Hotel industry in need of a border reopening blueprint

“All members are badly affected especially those that own a few, like eight to 10 hotels, with a big number of rooms and a lot of employees, ’’ said MAHO executive director Shaharuddin Mohamad Saaid.

WITH international borders still restricted, the hotel sector next year will still be highly dependent on domestic tourism.

The easing of movement control orders recently, allowing for travels for tourism and meetings at hotels, will help the domestic tourism and hotel sector.
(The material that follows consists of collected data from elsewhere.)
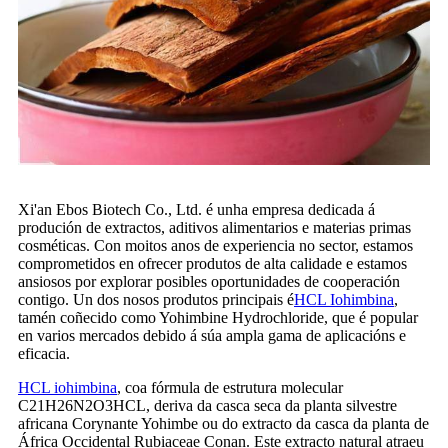
Xi'an Ebos Biotech Co., Ltd. é unha empresa dedicada á
produción de extractos, aditivos alimentarios e materias primas
cosméticas. Con moitos anos de experiencia no sector, estamos
comprometidos en ofrecer produtos de alta calidade e estamos
ansiosos por explorar posibles oportunidades de cooperación
contigo. Un dos nosos produtos principais é
HCL Iohimbina
,
tamén coñecido como Yohimbine Hydrochloride, que é popular
en varios mercados debido á súa ampla gama de aplicacións e
eficacia.
HCL iohimbina
, coa fórmula de estrutura molecular
C21H26N2O3HCL, deriva da casca seca da planta silvestre
africana Corynante Yohimbe ou do extracto da casca da planta de
África Occidental Rubiaceae Conan. Este extracto natural atraeu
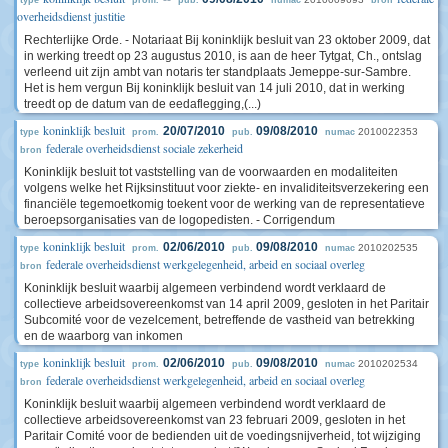
type
prom.
pub.
numac
bron
overheidsdienst justitie
Rechterlijke Orde. - Notariaat Bij koninklijk besluit van 23 oktober 2009, dat
in werking treedt op 23 augustus 2010, is aan de heer Tytgat, Ch., ontslag
verleend uit zijn ambt van notaris ter standplaats Jemeppe-sur-Sambre.
Het is hem vergun Bij koninklijk besluit van 14 juli 2010, dat in werking
treedt op de datum van de eedaflegging,(...)
koninklijk besluit
20/07/2010
09/08/2010
2010022353
type
prom.
pub.
numac
federale overheidsdienst sociale zekerheid
bron
Koninklijk besluit tot vaststelling van de voorwaarden en modaliteiten
volgens welke het Rijksinstituut voor ziekte- en invaliditeitsverzekering een
financiële tegemoetkomig toekent voor de werking van de representatieve
beroepsorganisaties van de logopedisten. - Corrigendum
koninklijk besluit
02/06/2010
09/08/2010
2010202535
type
prom.
pub.
numac
federale overheidsdienst werkgelegenheid, arbeid en sociaal overleg
bron
Koninklijk besluit waarbij algemeen verbindend wordt verklaard de
collectieve arbeidsovereenkomst van 14 april 2009, gesloten in het Paritair
Subcomité voor de vezelcement, betreffende de vastheid van betrekking
en de waarborg van inkomen
koninklijk besluit
02/06/2010
09/08/2010
2010202534
type
prom.
pub.
numac
federale overheidsdienst werkgelegenheid, arbeid en sociaal overleg
bron
Koninklijk besluit waarbij algemeen verbindend wordt verklaard de
collectieve arbeidsovereenkomst van 23 februari 2009, gesloten in het
Paritair Comité voor de bedienden uit de voedingsnijverheid, tot wijziging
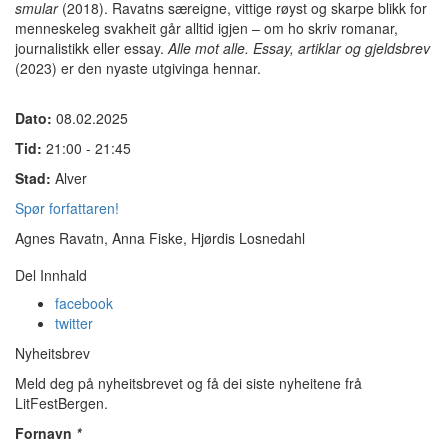
smular
(2018). Ravatns særeigne, vittige røyst og skarpe blikk for
menneskeleg svakheit går alltid igjen – om ho skriv romanar,
journalistikk eller essay.
Alle mot alle. Essay, artiklar og gjeldsbrev
(2023) er den nyaste utgivinga hennar.
Dato:
08.02.2025
Tid:
21:00 - 21:45
Stad:
Alver
Spør forfattaren!
Agnes Ravatn, Anna Fiske, Hjørdis Losnedahl
Del Innhald
facebook
twitter
Nyheitsbrev
Meld deg på nyheitsbrevet og få dei siste nyheitene frå
LitFestBergen.
Fornavn
*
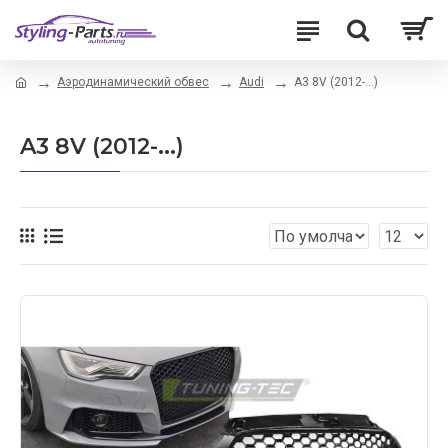
Аэродинамический обвес
Audi
A3 8V (2012-...)
A3 8V (2012-...)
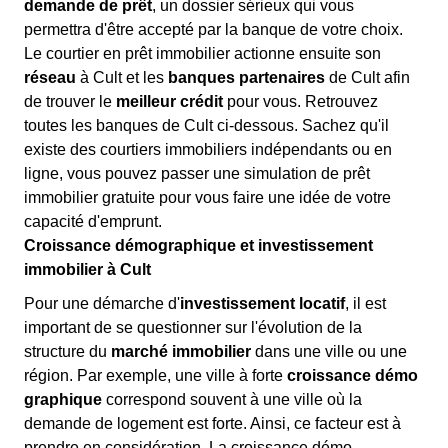
demande de prêt
, un dossier sérieux qui vous
permettra d'être accepté par la banque de votre choix.
Le courtier en prêt immobilier actionne ensuite son
réseau
à Cult et les
banques partenaires
de Cult afin
de trouver le
meilleur crédit
pour vous. Retrouvez
toutes les banques de Cult ci-dessous. Sachez qu'il
existe des courtiers immobiliers indépendants ou en
ligne, vous pouvez passer une simulation de prêt
immobilier gratuite pour vous faire une idée de votre
capacité d'emprunt.
Croissance démographique et investissement
immobilier à Cult
Pour une démarche d'
investissement locatif
, il est
important de se questionner sur l'évolution de la
structure du
marché immobilier
dans une ville ou une
région. Par exemple, une ville à forte
croissance démo
graphique
correspond souvent à une ville où la
demande de logement est forte. Ainsi, ce facteur est à
prendre en considération. La croissance démo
Due to the low yield of domestic travels, hotels can only hope to survive with little or no profits.

The Malaysian Association of Hotels (MAH) is forecasting a full year 2020 occupancy of about 25% compared with 60% in 2019. With a drop of 30% to 70% in room rates, MAH said that would translate into a 60% to 80% loss in revenue.

The Malaysian Association of Hotel Owners (MAHO) has estimated the loss for the hotel sector at RM3.3bil during the movement control order (MCO) period between March to June while occupancy fell below 30%.

Up to December, MAHO estimated the loss at RM6.5bil, while a number of hotels had closed for good and many closed operations for an unspecified period, even up to December.

MAH, which represents 1,000 hotels, has tracked about 90 hotels across the country that have closed temporarily or permanently; about 12,000 employees have lost their jobs directly or indirectly.

Among MAHO members, four hotels (one five-star and three four-star) have closed down, while one three-star resort hotel had converted to provide accommodation of a lower range. There are 97 three-to-five star hotel owners under MAHO, with a total of 200 hotels including some under development.

A total of 109 in the hotel sector, that includes hotels, resorts, motels, homestays and chalets, have closed down, it was reported last month.

“All members are badly affected especially those that own a few, like eight to 10 hotels, with a big number of rooms and a lot of employees, ’’ said MAHO executive director Shaharuddin Mohamad Saaid.

Since March, the Malaysian Budget Hotels Association (MBHA) has seen about 17% closures among its 2,300 members.

While budget hotel occupancy improved after inter-state travel was allowed in June, it dropped again with 95% cancellation in bookings during the second conditional MCO period starting in October.

For next year, bookings at budget hotels are still very low as domestic travellers are concerned about safety, said MBHA president Hajjah Emmy Suraya Hussein.

MAH is anticipating a slow first quarter in 2021, followed by a moderate second quarter; coming to the third quarter, they hope for the return of international arrivals.

“The year 2021 will see fierce competition among Asean countries; Malaysia needs to step up the game now. The hotel industry needs to change the way room rates are managed, and there will be an opportunity to do this next year as international tourism reopens, ’’ said MAH CEO Yap Lip Seng. (pic below)

In 2019, hotels in Kuala Lumpur recorded an average daily rate of US$79, while for equivalent destinations like Bangkok, the rate was US$109, Singapore US$197, and even Manila was at US$101. Based on the regional average, the rate in Malaysia should go up by 30% to 50%, said Yap.

For the immediate term, the hotel industry is in need of a border reopening blueprint for leisure tourism. There should be plans for reopening in phases, targeting at specific groups with specific requirements and relaxation of rules. For instance, in Phase One, business travellers could be allowed to travel internationally with restricted movements.

Under Phase Two, international travellers may be allowed specifically to attend events or sports like golfing in Malaysia.

Regarding the proposed Covid-19 recovery measures, an industry survey indicated that over 85% of hotels are requesting for subsidies of a minimum of RM1,200 per employee per month.

The current wage subsidy programme helps impacted industries to claim between RM600 to RM1,200 per employee, depending on the total number of employees eligible.

This was extended till end of the year at a fixed rate of RM600 per employee.

“This amount is deemed insufficient for heavily impacted industries such as tourism and hotels, the earliest to be impacted and among the last to recover, ’’ said Yap.

The hotel industry has proposed that employees with a monthly pay of up to RM4,000 per month be given a 50% wage subsidy, and those with monthly pay between RM4,001 to RM8,000 be given a 30% wage subsidy.

In the immediate term, the hotel industry is seeking, among other things, a 50% discount on water bills for hotels up to March 2021; an increase in the discount on electricity bills to 50% and a waiver of maximum demand charges up to March 2021.

While countries are still experiencing high numbers of Covid-19 cases, the tourism sector may only recover at the earliest, by 2023.

Between January to September, there was a drop in tourist arrivals by 78.7% to 4.29 million tourists compared with the corresponding period last year. Tourism receipts over the period fell by 80.9% to RM12.6bil against the same period last year.

This sector is “crying” for help, and there is a lot of pressure on the government to see to its survival.

Yap Leng Kuen is the former business editor of StarBiz. Views expressed here are the writer’s own.